To do => What should you transcribe? Every line from the top of the records below through the line with "管理銀行與專營電子支付機", exactly, and no pictures.

Given entries =>
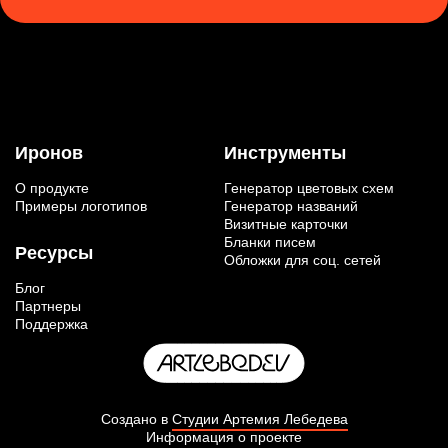
Иронов
Инструменты
О продукте
Генератор цветовых схем
Примеры логотипов
Генератор названий
Визитные карточки
Бланки писем
Ресурсы
Обложки для соц. сетей
Блог
Партнеры
Поддержка
Создано в
Студии Артемия Лебедева
Информация о проекте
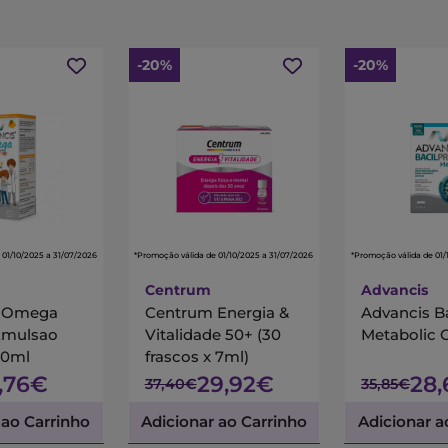
-20%
-20%
 01/10/2025 a 31/07/2026
*Promoção válida de 01/10/2025 a 31/07/2026
*Promoção válida de 01/
Centrum
Advancis
s Omega
Centrum Energia &
Advancis B
Emulsao
Vitalidade 50+ (30
Metabolic 
00ml
frascos x 7ml)
7,76€
29,92€
28
37,40€
35,85€
 ao Carrinho
Adicionar ao Carrinho
Adicionar a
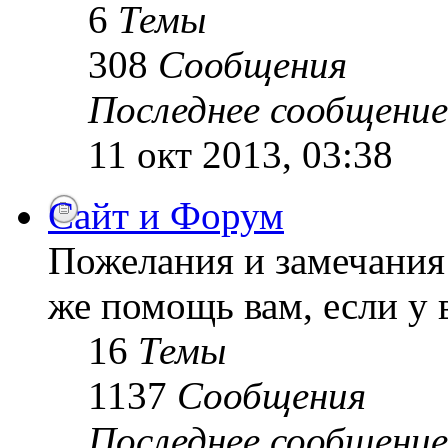
6
Темы
308
Сообщения
Последнее сообщение
11 окт 2013, 03:38
Сайт и Форум
Пожелания и замечания 
же помощь вам, если у 
16
Темы
1137
Сообщения
Последнее сообщение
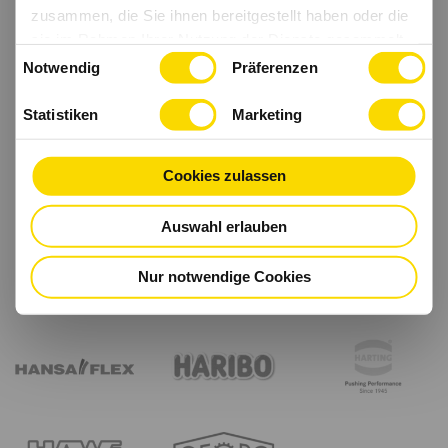
zusammen, die Sie ihnen bereitgestellt haben oder die
sie im Rahmen Ihrer Nutzung der Dienste gesammelt
Einwilligungsauswahl
haben.
Notwendig
Präferenzen
Statistiken
Marketing
Cookies zulassen
Auswahl erlauben
Nur notwendige Cookies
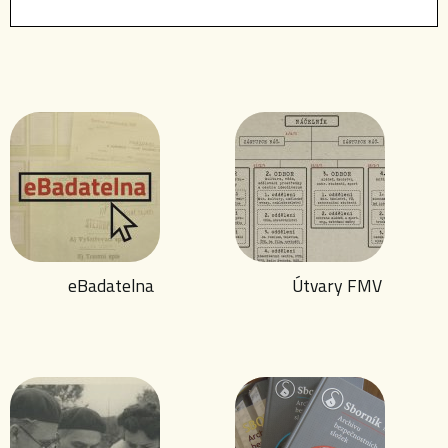
eBadatelna
Útvary FMV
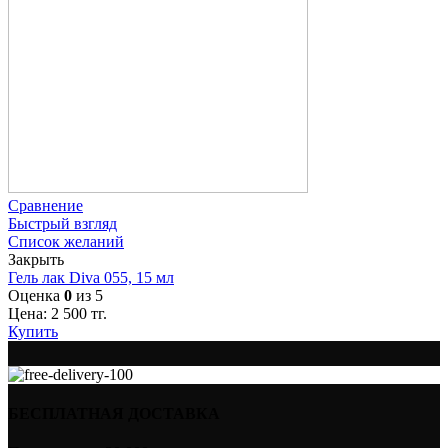
Сравнение
Быстрый взгляд
Список желаний
Закрыть
Гель лак Diva 055, 15 мл
Оценка
0
из 5
Цена:
2 500
тг.
Купить
БЕСПЛАТНАЯ ДОСТАВКА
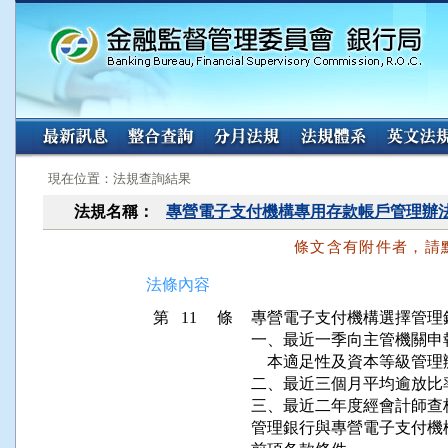
:::
:::
現在位置：法規查詢結果
法規名稱：
專營電子支付機構專用存款帳戶管理辦
條文含有附件者，請
法條內容
第 11 條
專營電子支付機構選擇管理
一、最近一季向主管機關申
    本適足性及資本等級管
二、最近三個月平均逾放比
三、最近二年度經會計師查
管理銀行與專營電子支付機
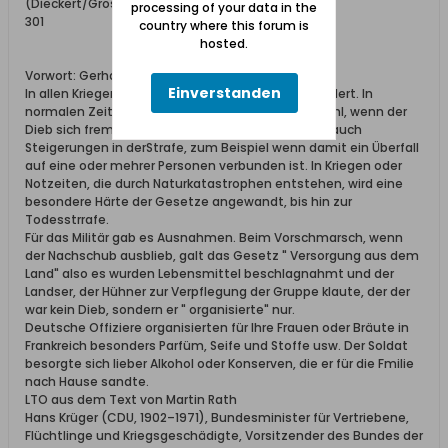
(Dieckert/Grossmann, 1978, S. 69 ff.).
processing of your data in the
301
country where this forum is
hosted.
Vorwort: Gerhard Jesske Hamburg
Einverstanden
In allen Kriegen und Notsituationen wurde geplündert. In
normalen Zeiten spricht das Gesetz vom Diebstahl, wenn der
Dieb sich fremdes Eigentum aneignet, da gibt es auch
Steigerungen in derStrafe, zum Beispiel wenn damit ein Überfall
auf eine oder mehrer Personen verbunden ist. In Kriegen oder
Notzeiten, die durch Naturkatastrophen entstehen, wird eine
besondere Härte der Gesetze angewandt, bis hin zur
Todesstrrafe.
Für das Militär gab es Ausnahmen. Beim Vorschmarsch, wenn
der Nachschub ausblieb, galt das Gesetz " Versorgung aus dem
Land" also es wurden Lebensmittel beschlagnahmt und der
Landser, der Hühner zur Verpflegung der Gruppe klaute, der der
war kein Dieb, sondern er " organisierte" nur.
Deutsche Offiziere organisierten für Ihre Frauen oder Bräute in
Frankreich besonders Parfüm, Seife und Stoffe usw. Der Soldat
besorgte sich lieber Alkohol oder Konserven, die er für die Fmilie
nach Hause sandte.
LTO aus dem Text von Martin Rath
Hans Krüger (CDU, 1902–1971), Bundesminister für Vertriebene,
Flüchtlinge und Kriegsgeschädigte, Vorsitzender des Bundes der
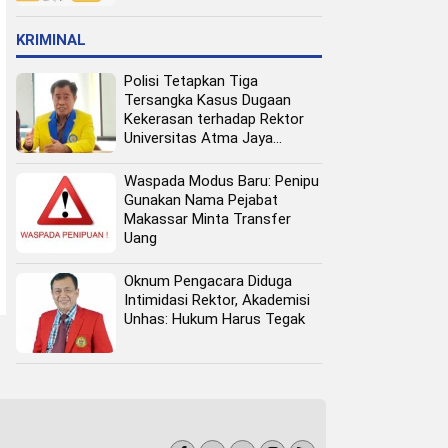
Pangan Perkotaan
KRIMINAL
Polisi Tetapkan Tiga
Tersangka Kasus Dugaan
Kekerasan terhadap Rektor
Universitas Atma Jaya
Makassar
Waspada Modus Baru: Penipu
Gunakan Nama Pejabat
Makassar Minta Transfer
Uang
Oknum Pengacara Diduga
Intimidasi Rektor, Akademisi
Unhas: Hukum Harus Tegak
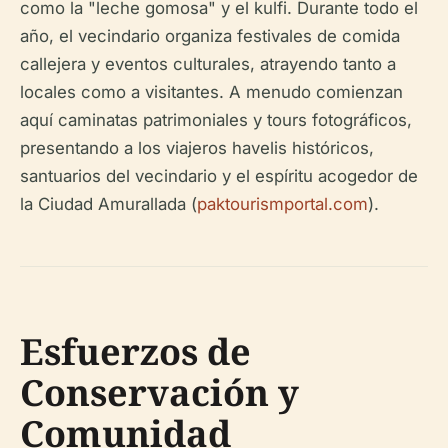
como la "leche gomosa" y el kulfi. Durante todo el
año, el vecindario organiza festivales de comida
callejera y eventos culturales, atrayendo tanto a
locales como a visitantes. A menudo comienzan
aquí caminatas patrimoniales y tours fotográficos,
presentando a los viajeros havelis históricos,
santuarios del vecindario y el espíritu acogedor de
la Ciudad Amurallada (
paktourismportal.com
).
Esfuerzos de
Conservación y
Comunidad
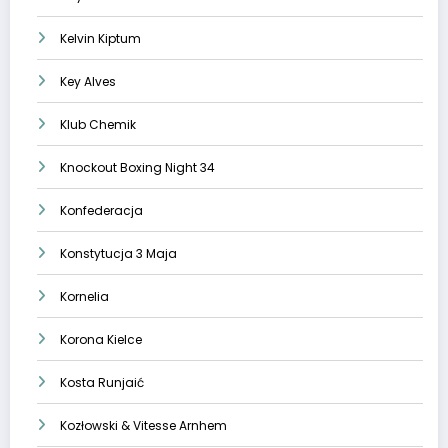
Kelvin Kiptum
Key Alves
Klub Chemik
Knockout Boxing Night 34
Konfederacja
Konstytucja 3 Maja
Kornelia
Korona Kielce
Kosta Runjaić
Kozłowski & Vitesse Arnhem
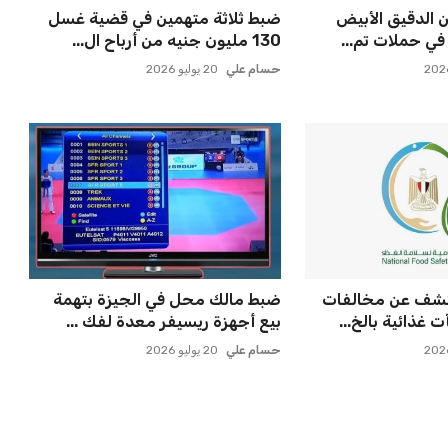
ن من الدقيق الأبيض
ضبط ثلاثة متهمين في قضية غسل
في حملات تم...
130 مليون جنيه من أرباح ال...
حسام علي
20 يوليو 2026
تكشف عن مخالفات
ضبط مالك محل في الجيزة بتهمة
غذائية بالخ...
بيع أجهزة ريسيفر معدة لفك ...
حسام علي
20 يوليو 2026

Written response =>
Иронов
Инструменты
О продукте
Генератор цветовых схем
Примеры логотипов
Генератор названий
Визитные карточки
Бланки писем
Ресурсы
Обложки для соц. сетей
Блог
Партнеры
Поддержка
Создано в
Студии Артемия Лебедева
Информация о проекте
-20%
-20%
 01/10/2025 a 31/07/2026
*Promoção válida de 01/10/2025 a 31/07/2026
*Promoção válida de 01/
Centrum
Advancis
s Omega
Centrum Energia &
Advancis B
Emulsao
Vitalidade 50+ (30
Metabolic 
00ml
frascos x 7ml)
7,76€
29,92€
28
37,40€
35,85€
 ao Carrinho
Adicionar ao Carrinho
Adicionar a
6
Темы
308
Сообщения
Последнее сообщение
11 окт 2013, 03:38
Сайт и Форум
Пожелания и замечания 
же помощь вам, если у 
16
Темы
1137
Сообщения
Последнее сообщение
zusammen, die Sie ihnen bereitgestellt haben oder die
sie im Rahmen Ihrer Nutzung der Dienste gesammelt
Einwilligungsauswahl
haben.
Notwendig
Präferenzen
Statistiken
Marketing
Cookies zulassen
Auswahl erlauben
Nur notwendige Cookies
eBadatelna
Útvary FMV
Сравнение
Быстрый взгляд
Список желаний
Закрыть
Гель лак Diva 055, 15 мл
Оценка
0
из 5
Цена:
2 500
тг.
Купить
БЕСПЛАТНАЯ ДОСТАВКА
:::
:::
現在位置：法規查詢結果
法規名稱：
專營電子支付機構專用存款帳戶管理辦
條文含有附件者，請
法條內容
第 11 條
專營電子支付機構選擇管理
一、最近一季向主管機關申
    本適足性及資本等級管
二、最近三個月平均逾放比
三、最近二年度經會計師查
管理銀行與專營電子支付機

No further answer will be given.